▶ WHAT YOU ARE ASKED TO DO: From the data that follows, copy every line holding the string "path".

*** Opening DATA RECORDS ***

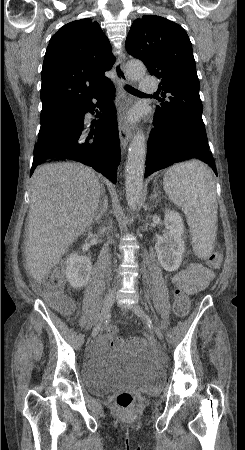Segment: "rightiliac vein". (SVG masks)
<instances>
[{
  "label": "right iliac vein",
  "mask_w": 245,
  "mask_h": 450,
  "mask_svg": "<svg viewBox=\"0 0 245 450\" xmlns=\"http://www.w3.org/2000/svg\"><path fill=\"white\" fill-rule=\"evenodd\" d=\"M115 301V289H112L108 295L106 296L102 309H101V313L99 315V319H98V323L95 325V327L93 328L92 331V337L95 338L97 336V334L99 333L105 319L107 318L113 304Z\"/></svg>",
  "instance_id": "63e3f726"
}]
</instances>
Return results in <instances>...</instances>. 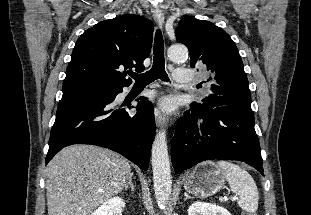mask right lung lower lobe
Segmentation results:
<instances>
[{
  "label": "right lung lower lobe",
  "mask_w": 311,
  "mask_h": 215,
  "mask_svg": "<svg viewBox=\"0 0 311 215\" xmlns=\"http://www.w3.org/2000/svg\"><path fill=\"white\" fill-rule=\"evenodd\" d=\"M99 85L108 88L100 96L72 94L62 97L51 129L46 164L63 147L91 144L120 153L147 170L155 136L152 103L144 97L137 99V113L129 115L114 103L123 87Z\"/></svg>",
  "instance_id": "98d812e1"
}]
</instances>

*** Closing DATA RECORDS ***

▶ RESPONSE AREA:
  "mask_svg": "<svg viewBox=\"0 0 245 450\" xmlns=\"http://www.w3.org/2000/svg\"><path fill=\"white\" fill-rule=\"evenodd\" d=\"M115 301V289H112L108 295L106 296L102 309H101V313L99 315V319H98V323L95 325V327L93 328L92 331V337L95 338L97 336V334L99 333L105 319L107 318L113 304Z\"/></svg>",
  "mask_svg": "<svg viewBox=\"0 0 311 215\" xmlns=\"http://www.w3.org/2000/svg\"><path fill=\"white\" fill-rule=\"evenodd\" d=\"M99 85L108 88L100 96L72 94L62 97L51 129L46 164L63 147L91 144L120 153L147 170L155 136L152 103L144 97L137 99V113L129 115L114 103L123 87Z\"/></svg>",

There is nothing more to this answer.